Work instruction »
The answer is a stretch of the material below, returned exactly: the line containing "Las ventas de", the line containing "HAZ UN MODELO", and all lines between.

Records for this task »
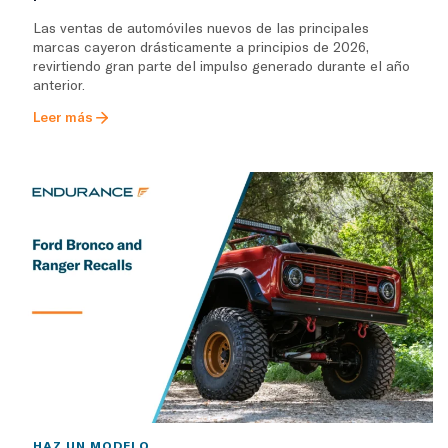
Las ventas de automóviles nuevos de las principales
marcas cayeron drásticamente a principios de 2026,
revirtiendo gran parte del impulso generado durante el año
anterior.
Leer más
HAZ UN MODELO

--

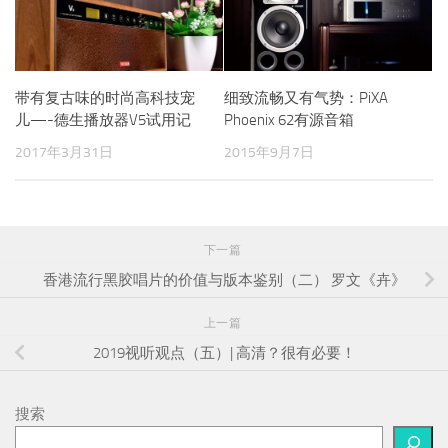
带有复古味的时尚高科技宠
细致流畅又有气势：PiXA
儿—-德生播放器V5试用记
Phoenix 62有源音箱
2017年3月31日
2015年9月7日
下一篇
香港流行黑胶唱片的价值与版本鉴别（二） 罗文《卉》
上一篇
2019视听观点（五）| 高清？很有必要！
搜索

Solution to the problem »
Las ventas de automóviles nuevos de las principales
marcas cayeron drásticamente a principios de 2026,
revirtiendo gran parte del impulso generado durante el año
anterior.
Leer más
HAZ UN MODELO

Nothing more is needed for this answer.